90 anos de samba
Criadora de melodias incomuns, Dona Ivone Lara festeja aniversário nesta quarta com roda de choro, feijão em família e lançamento de site
Dona Ivone Lara — 90 anos na próxima quarta-feira — prega um susto em quem lhe pergunta se continua a fazer samba:
— Não, parei…
Para logo depois corrigir:
— … por enquanto. Daqui a pouco, se Deus quiser, volto.
É bom saber que a parada é curta, apenas uma breve pausa no trabalho de uma mulher que há 70 anos vem ajudando a enriquecer o samba — e gêneros afins — com o raro dom de criar melodias.
Parar, mesmo, Dona Ivone não pretende tão cedo. Tem perto de 15 sambas recém-feitos com o parceiro Délcio Carvalho e continua aceitando convites para shows, como o de duas semanas atrás, no Rival. Tudo isso apesar das limitações impostas pela recuperação de uma fratura no fêmur e da vista direita perdida em razão da necrose decorrente de um glaucoma.
— Da esquerda, enxergo perfeitamente — diz ela, deixando claro que os óculos são apenas para não modificar a imagem que todos conhecem.
O aniversário será comemorado em família, com direito a bolo, feijão branco e roda de choro, esta um presente do músico Abel e de seu grupo. Dona Ivone vive hoje com o filho Alfredinho, a nora Eliana, netos e bisneto, numa acolhedora casa de Osvaldo Cruz. O ambiente é tipicamente suburbano, com o mesmo espírito de vizinhança que Dona Ivone conheceu no Rio de antigamente.
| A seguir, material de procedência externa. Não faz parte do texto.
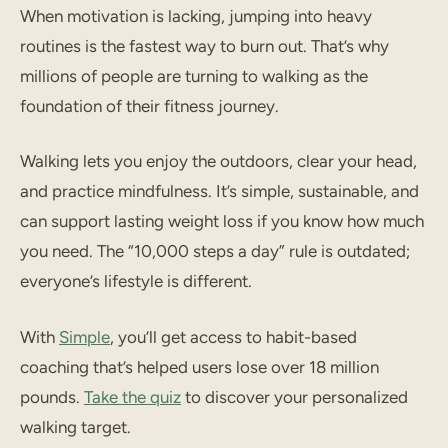
When motivation is lacking, jumping into heavy
routines is the fastest way to burn out. That’s why
millions of people are turning to walking as the
foundation of their fitness journey.
Walking lets you enjoy the outdoors, clear your head,
and practice mindfulness. It’s simple, sustainable, and
can support lasting weight loss if you know how much
you need. The “10,000 steps a day” rule is outdated;
everyone’s lifestyle is different.
With
Simple
, you’ll get access to habit-based
coaching that’s helped users lose over 18 million
pounds.
Take the quiz
to discover your personalized
walking target.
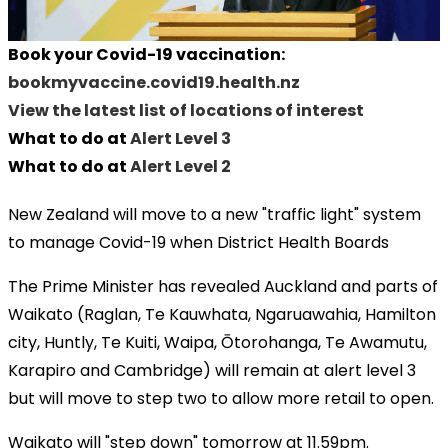
Book your Covid-19 vaccination:
bookmyvaccine.covid19.health.nz
View the latest list of locations of interest
What to do at
Alert Level 3
What to do at
Alert Level 2
New Zealand will move to a new "traffic light" system
to manage Covid-19 when District Health Boards
The Prime Minister has revealed Auckland and parts of
Waikato (Raglan, Te Kauwhata, Ngaruawahia, Hamilton
city, Huntly, Te Kuiti, Waipa, Ōtorohanga, Te Awamutu,
Karapiro and Cambridge) will remain at alert level 3
but will move to step two to allow more retail to open.
Waikato will "step down" tomorrow at 11.59pm.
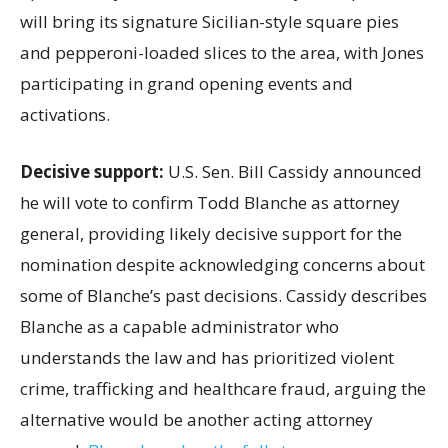
will bring its signature Sicilian-style square pies
and pepperoni-loaded slices to the area, with Jones
participating in grand opening events and
activations.
Decisive support:
U.S.
Sen. Bill Cassidy announced
he will vote to confirm Todd Blanche as attorney
general, providing likely decisive support for the
nomination despite acknowledging concerns about
some of Blanche’s past decisions. Cassidy describes
Blanche as a capable administrator who
understands the law and has prioritized violent
crime, trafficking and healthcare fraud, arguing the
alternative would be another acting attorney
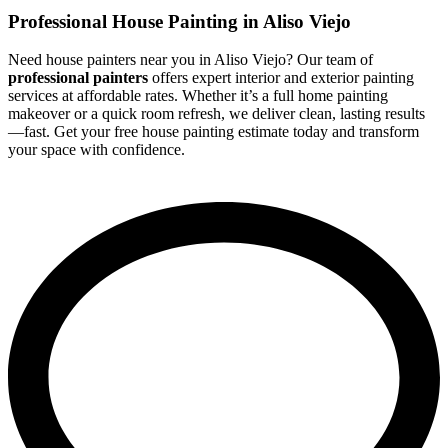
Professional House Painting in Aliso Viejo
Need house painters near you in Aliso Viejo? Our team of
professional painters
offers expert interior and exterior painting
services at affordable rates. Whether it’s a full home painting
makeover or a quick room refresh, we deliver clean, lasting results
—fast. Get your free house painting estimate today and transform
your space with confidence.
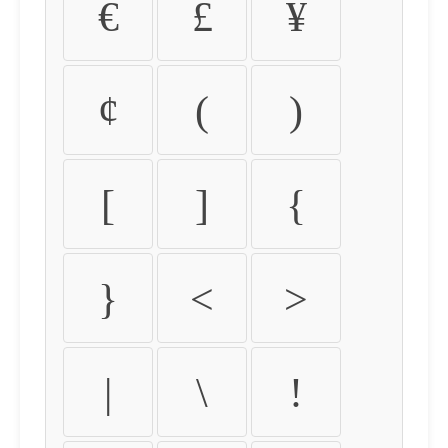
€
£
¥
¢
(
)
[
]
{
}
<
>
|
\
!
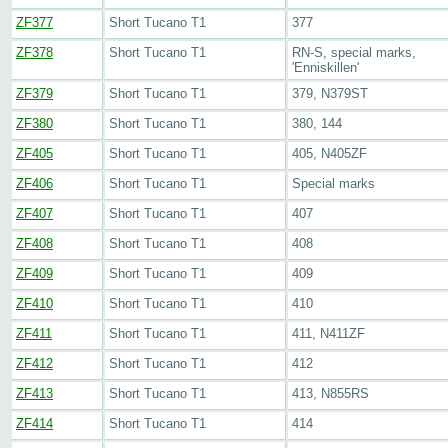
ZF377
Short Tucano T1
377
ZF378
Short Tucano T1
RN-S, special marks,
'Enniskillen'
ZF379
Short Tucano T1
379, N379ST
ZF380
Short Tucano T1
380, 144
ZF405
Short Tucano T1
405, N405ZF
ZF406
Short Tucano T1
Special marks
ZF407
Short Tucano T1
407
ZF408
Short Tucano T1
408
ZF409
Short Tucano T1
409
ZF410
Short Tucano T1
410
ZF411
Short Tucano T1
411, N411ZF
ZF412
Short Tucano T1
412
ZF413
Short Tucano T1
413, N855RS
ZF414
Short Tucano T1
414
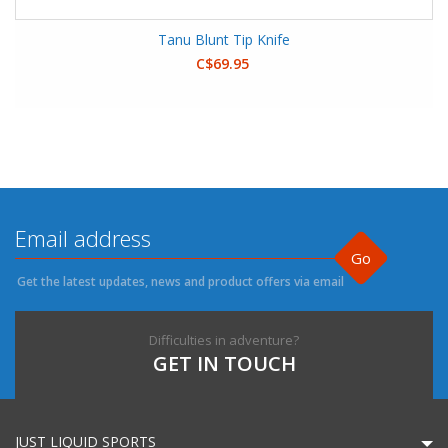
Tanu Blunt Tip Knife
C$69.95
Go
Get the latest updates, news and product offers via email
Difficulties in adventure?
GET IN TOUCH
JUST LIQUID SPORTS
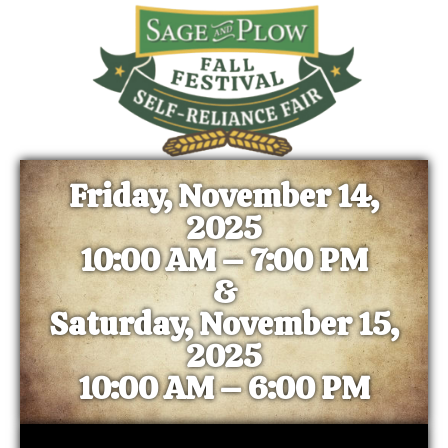
Friday, November 14,
2025
10:00 AM – 7:00 PM
&
Saturday, November 15,
2025
10:00 AM – 6:00 PM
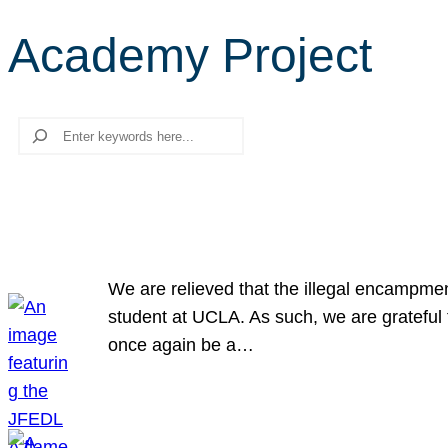
Academy Project
Search
We are relieved that the illegal encampme
student at UCLA. As such, we are grateful 
once again be a…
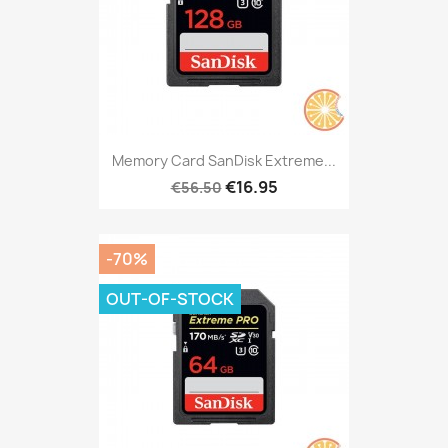
Memory Card SanDisk Extreme...
€16.95
€56.50
-70%
OUT-OF-STOCK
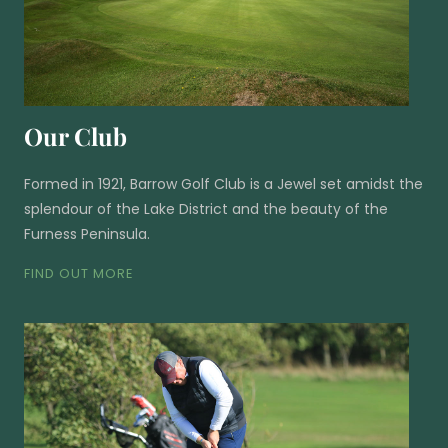
Our Club
Formed in 1921, Barrow Golf Club is a Jewel set amidst the
splendour of the Lake District and the beauty of the
Furness Peninsula.
FIND OUT MORE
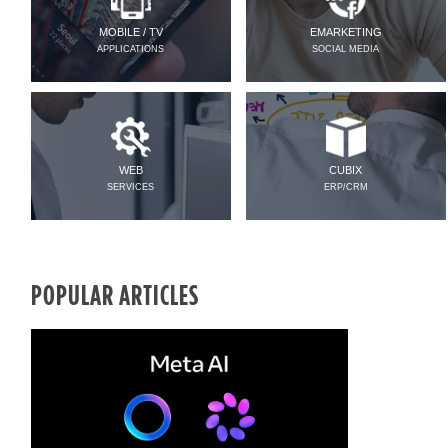
MOBILE / TV
EMARKETING
APPLICATIONS
SOCIAL MEDIA
WEB
CUBIX
SERVICES
ERP/CRM
POPULAR ARTICLES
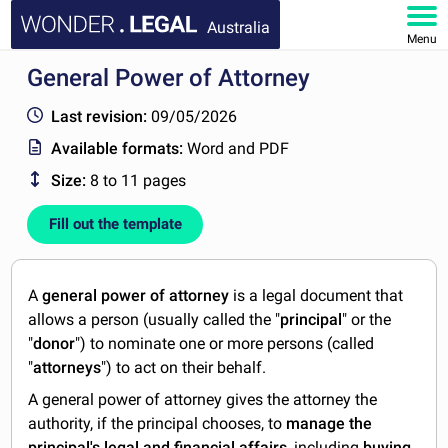
Australia
Menu
General Power of Attorney
HOME
Last revision:
09/05/2026
DOCUMENTS
Available formats:
Word and PDF
Size:
8 to 11 pages
FAQ
Fill out the template
MY ACCOUNT
A
general power of attorney
is a legal document that
allows a person (usually called the "
principal
" or the
"
donor
") to nominate one or more persons (called
"
attorneys
") to act on their behalf.
A general power of attorney gives the attorney the
authority, if the principal chooses, to
manage the
principal's legal and financial affairs
, including
buying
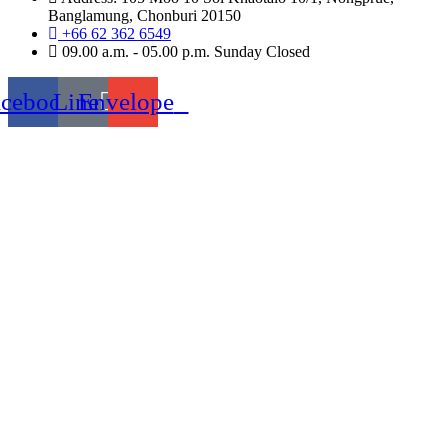
Banglamung, Chonburi 20150
+66 62 362 6549
09.00 a.m. - 05.00 p.m. Sunday Closed
acebook
Line
Envelope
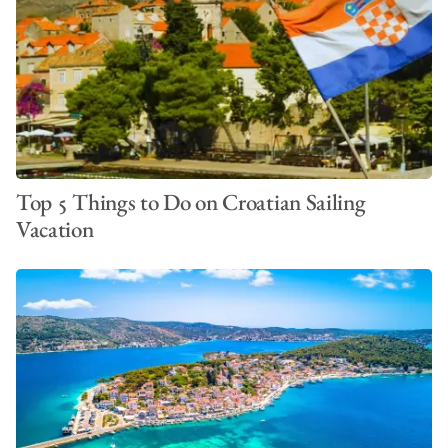
Top 5 Things to Do on Croatian Sailing
Vacation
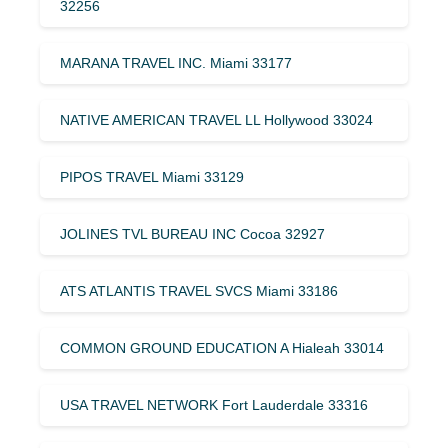
32256
MARANA TRAVEL INC. Miami 33177
NATIVE AMERICAN TRAVEL LL Hollywood 33024
PIPOS TRAVEL Miami 33129
JOLINES TVL BUREAU INC Cocoa 32927
ATS ATLANTIS TRAVEL SVCS Miami 33186
COMMON GROUND EDUCATION A Hialeah 33014
USA TRAVEL NETWORK Fort Lauderdale 33316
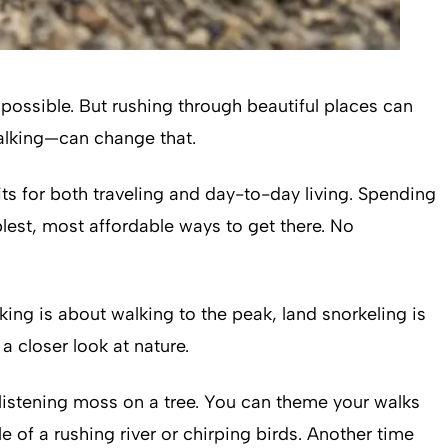
possible. But rushing through beautiful places can
walking—can change that.
its for both traveling and day-to-day living. Spending
lest, most affordable ways to get there. No
iking is about walking to the peak, land snorkeling is
 closer look at nature.
glistening moss on a tree. You can theme your walks
 of a rushing river or chirping birds. Another time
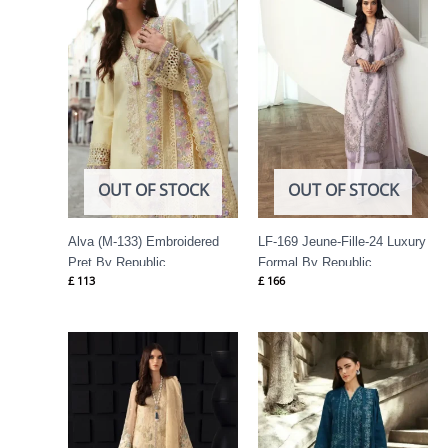
OUT OF STOCK
OUT OF STOCK
Alva (M-133) Embroidered
LF-169 Jeune-Fille-24 Luxury
Pret By Republic
Formal By Republic
£
113
£
166
Womenswear
Womenswear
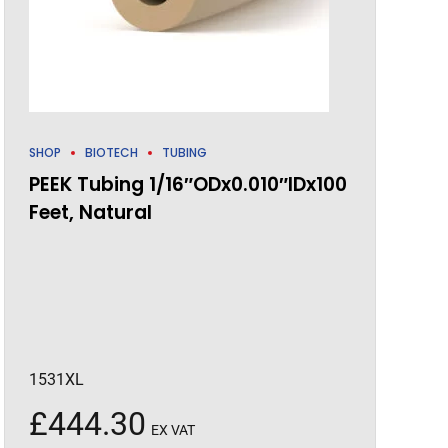
SHOP
BIOTECH
TUBING
PEEK Tubing 1/16″ODx0.010″IDx100
Feet, Natural
1531XL
£
444.30
EX VAT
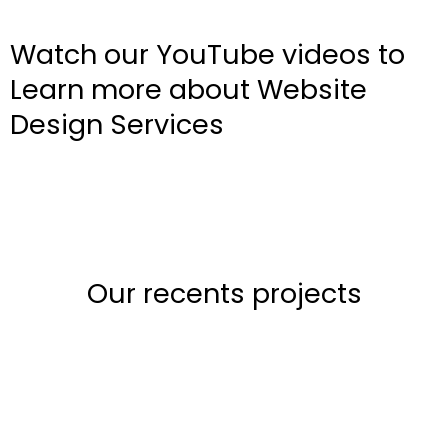
Watch our YouTube videos to
Learn more about Website
Design Services
Our recents projects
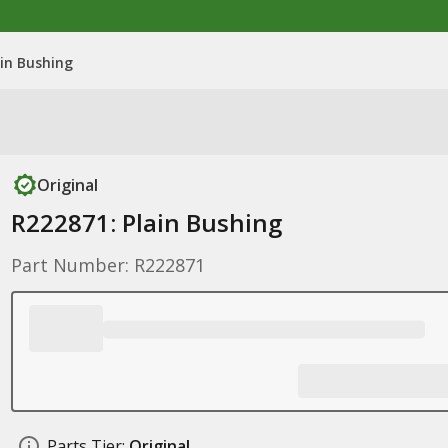
ain Bushing
Original
R222871: Plain Bushing
Part Number: R222871
Parts Tier:
Original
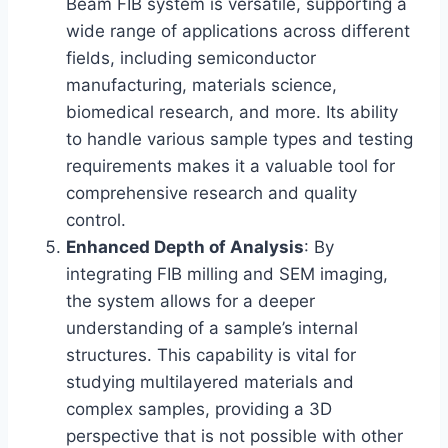
Beam FIB system is versatile, supporting a
wide range of applications across different
fields, including semiconductor
manufacturing, materials science,
biomedical research, and more. Its ability
to handle various sample types and testing
requirements makes it a valuable tool for
comprehensive research and quality
control.
Enhanced Depth of Analysis
: By
integrating FIB milling and SEM imaging,
the system allows for a deeper
understanding of a sample’s internal
structures. This capability is vital for
studying multilayered materials and
complex samples, providing a 3D
perspective that is not possible with other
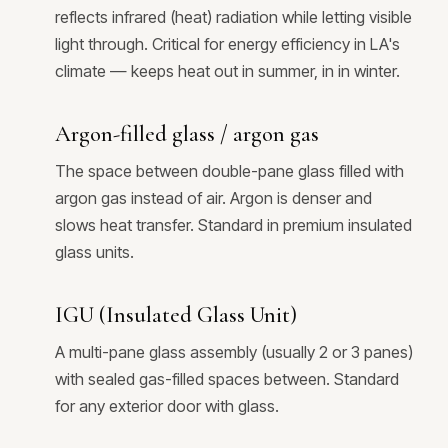
reflects infrared (heat) radiation while letting visible
light through. Critical for energy efficiency in LA's
climate — keeps heat out in summer, in in winter.
Argon-filled glass / argon gas
The space between double-pane glass filled with
argon gas instead of air. Argon is denser and
slows heat transfer. Standard in premium insulated
glass units.
IGU (Insulated Glass Unit)
A multi-pane glass assembly (usually 2 or 3 panes)
with sealed gas-filled spaces between. Standard
for any exterior door with glass.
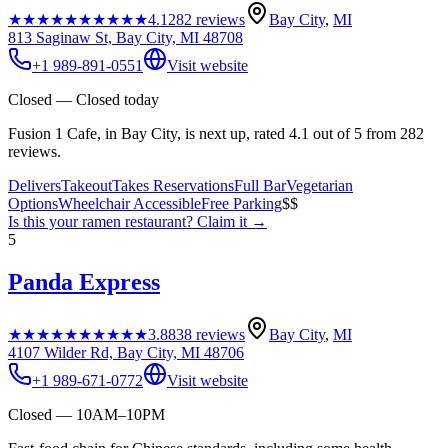
★★★★★
★★★★★
4.1
282
reviews
Bay City
,
MI
813 Saginaw St, Bay City, MI 48708
+1 989-891-0551
Visit website
Closed — Closed today
Fusion 1 Cafe, in Bay City, is next up, rated 4.1 out of 5 from 282
reviews.
Delivers
Takeout
Takes Reservations
Full Bar
Vegetarian
Options
Wheelchair Accessible
Free Parking
$$
Is this your
ramen restaurant
? Claim it →
5
Panda Express
★★★★★
★★★★★
3.8
838
reviews
Bay City
,
MI
4107 Wilder Rd, Bay City, MI 48706
+1 989-671-0772
Visit website
Closed — 10AM–10PM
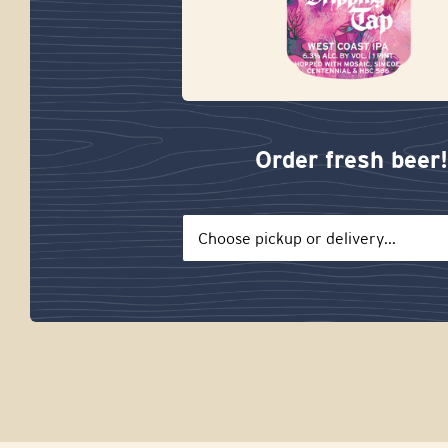
Order fresh beer!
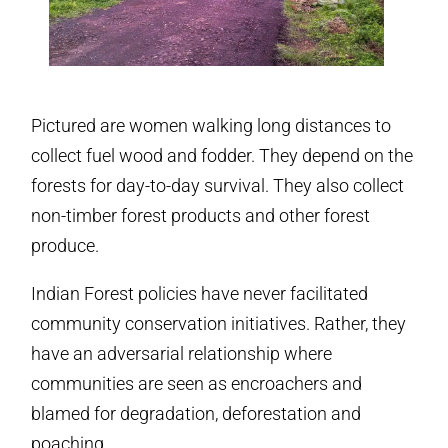
Pictured are women walking long distances to
collect fuel wood and fodder. They depend on the
forests for day-to-day survival. They also collect
non-timber forest products and other forest
produce.
Indian Forest policies have never facilitated
community conservation initiatives. Rather, they
have an adversarial relationship where
communities are seen as encroachers and
blamed for degradation, deforestation and
poaching.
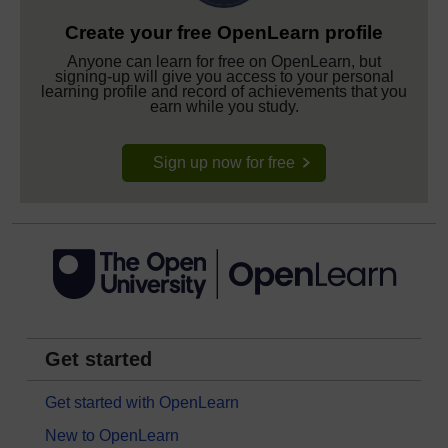
Create your free OpenLearn profile
Anyone can learn for free on OpenLearn, but
signing-up will give you access to your personal
learning profile and record of achievements that you
earn while you study.
Sign up now for free
Get started
Get started with OpenLearn
New to OpenLearn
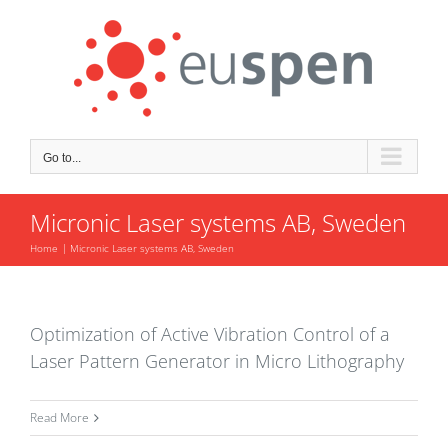
Skip
to
content
Go to...
Micronic Laser systems AB, Sweden
Home
Micronic Laser systems AB, Sweden
Optimization of Active Vibration Control of a
Laser Pattern Generator in Micro Lithography
Read More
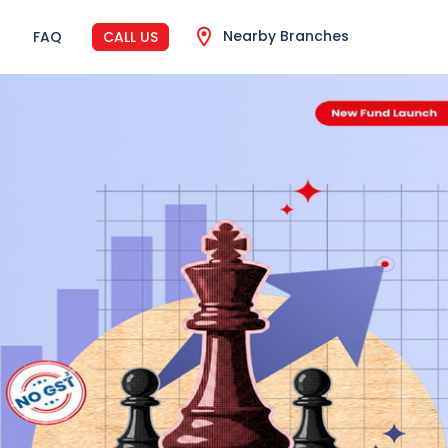
Nearby Branches
FAQ
CALL US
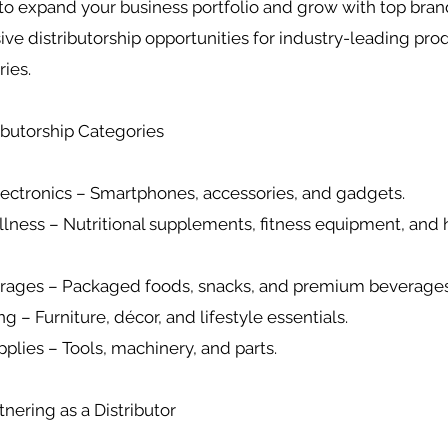
to expand your business portfolio and grow with top bra
sive distributorship opportunities for industry-leading pro
ries.
ributorship Categories
ectronics – Smartphones, accessories, and gadgets.
llness – Nutritional supplements, fitness equipment, and 
erages – Packaged foods, snacks, and premium beverages
g – Furniture, décor, and lifestyle essentials.
upplies – Tools, machinery, and parts.
tnering as a Distributor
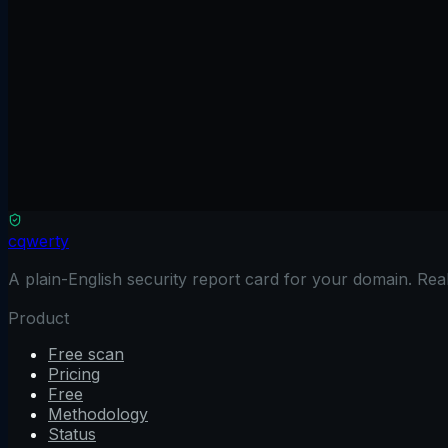
Frameworks like React, Next.js, and Vue often use inline
inject it into your script tags.
Check your CSP configuration now
Share
Twitter
LinkedIn
Email
Ready to check your domain?
A graded scan across six surfaces in about 2 minutes. Fre
Free CSP Checker
→
cqwerty
A plain-English security report card for your domain. Re
Product
Free scan
Pricing
Free
Methodology
Status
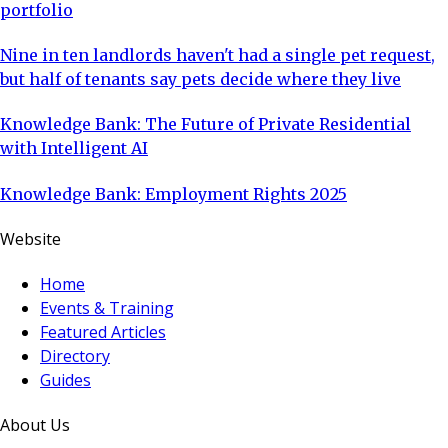
portfolio
Nine in ten landlords haven't had a single pet request,
but half of tenants say pets decide where they live
Knowledge Bank: The Future of Private Residential
with Intelligent AI
Knowledge Bank: Employment Rights 2025
Website
Home
Events & Training
Featured Articles
Directory
Guides
About Us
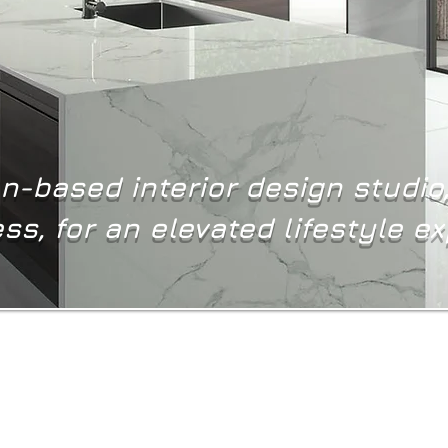
-based interior design studio
ss, for an elevated lifestyle e
At Ad Infinitum Interior Design, we believe that the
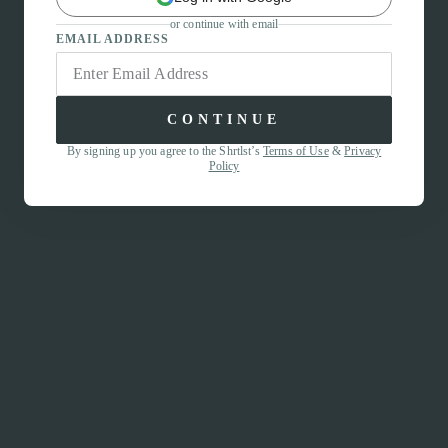
or continue with email
EMAIL ADDRESS
CONTINUE
By signing up you agree to the Shrtlst’s
Terms of Use
&
Privacy
Policy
— Esta era uma rua sem saída — conta Eliana. — Desde que viemos morar nesta casa, pensamos em fechar a entrada para transformar o local num condomínio, mas fazia 20 anos que um dos vizinhos era contra. Até que o convidamos para uma roda de samba aqui em frente, e ele mudou de ideia.
Regida por Villa-Lobos
Samba de Dona Ivone Lara realmente tem força. É o que explica ela ter passado a vida a superar barreiras que pareciam separá-la do prazer de viver a música. Em menina, morando na Tijuca, fugia de casa para dançar e cantar nos terreiros do Salgueiro. Quando voltava, apanhava da mãe, que, apesar de cantora do Rancho Flor do Abacate, queria outra vida para a filha. O pai, sete cordas do Bloco dos Africanos, morreu quando Dona Ivone tinha apenas 3 anos. Aos 10, perdeu a mãe.
Por esses dados, acredita-se que tenha sido pouca a influência dos pais sobre Dona Ivone. Da mesma forma, o curto tempo em que estudou com Lucília Villa-Lobos, mulher do maestro famoso, não antecipou o que seria a compositora (foi por essa época que, aluna de Orsina da Fonseca, cantou “A lavadeira” no coro regido pelo próprio Villa-Lobos).
— Fui criada por uma tia, tia Cota, que também não gostava de samba — lembra ela, já se referindo aos tempos de Serrinha, quando trocou, para sempre, o Salgueiro pelo Império Serrano. — Tia Cota gostava de jongo, mas não de samba, que ela achava coisa para homem. Achava que eu, moça que pretendia fazer curso superior, não devia me misturar com a gente da escola.